The following example should go some way to explaining what I mean with this reference.
I have only Win2k and therefore no IE7 or Safari (you can't install either on Win2k). I have a
web site that uses a lot of JavaScript to generate page templates and a tab menu system. I was also naive enough to not to test my web site in IE7 until a few weeks ago. After all, JavaScript only gets extended with each new browser version and I'd tested it with IE6, FF2 & Opera9 .....? Ha! Ha!
You can still take a look at the mess IE7 makes of my JavaScript in the next day or so, as I won't get access to a computer with IE7 to fix it until the weekend. Don't ask me how much that mess in the most widely used browser in use today has cost me when potential customers have taken a look at my site. However, I'll bet that I could probably have bought a gold plated IE7 with the money.
And what brought me to check my site with IE7 six months or so after I'd tested it and found it to be ok?

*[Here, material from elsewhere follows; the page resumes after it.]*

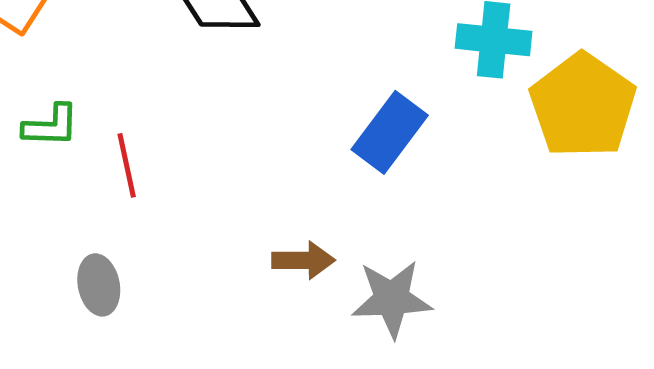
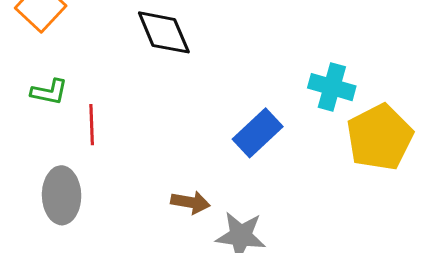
gray ellipse: (99, 285) -> (62, 195), size x1.5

Quite simply, I installed Firefox 3. It made a similar mess of the menu tabs on the first page of my site to that which IE7 makes. This time it was because of a change in the way
Firefox calculates offset attributes.
(Don't worry if you're a web developer and didn't know about this change - as far as I know, this is a bug and is only documented on my site (fame at last) and on a bug report I submitted to Mozilla.org (Which at least means more fame and improved ranking in Google!))

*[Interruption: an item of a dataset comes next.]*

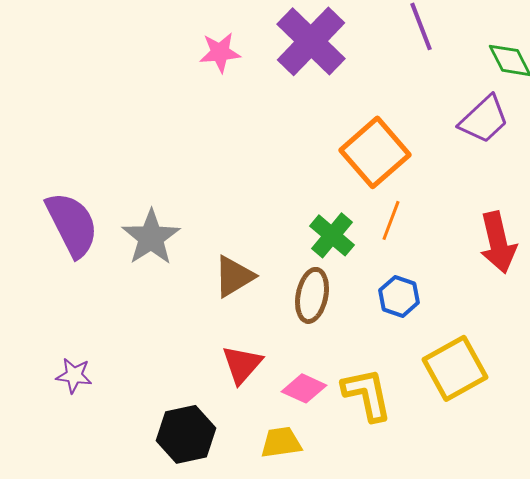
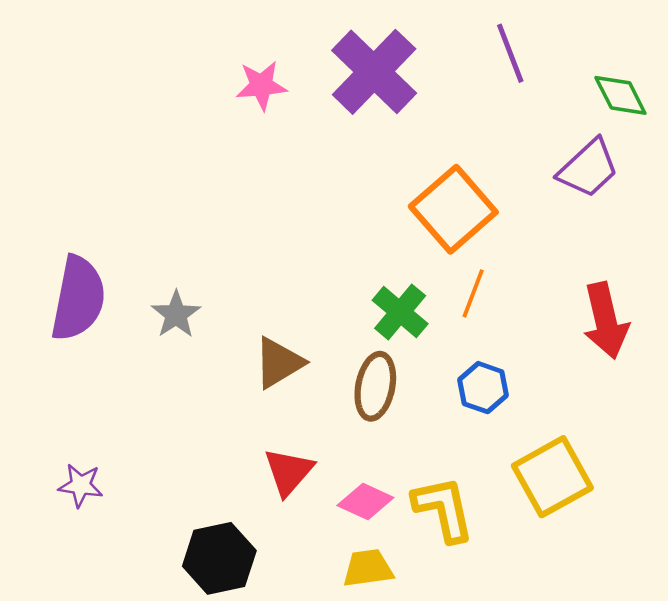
purple semicircle: (72, 224) -> (78, 298), turned 38
gray star: (151, 237) -> (176, 314), size x0.7
yellow trapezoid: (281, 442) -> (368, 568), moved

I've fixed the Firefox3 bug only a month after the new version was introduced but this experience started me off thinking that I might have other unseen pitfalls lurking, and with my IE7 bug, I was more than right!
OK I've fallen flat on my face twice with JavaScript and, Eireann, I presume you were talking about CSS but tell me, which gets changed the most with each new browser version? CSS or JavaScript?
As I said, pride (or lack of money or whatever), cometh before a fall.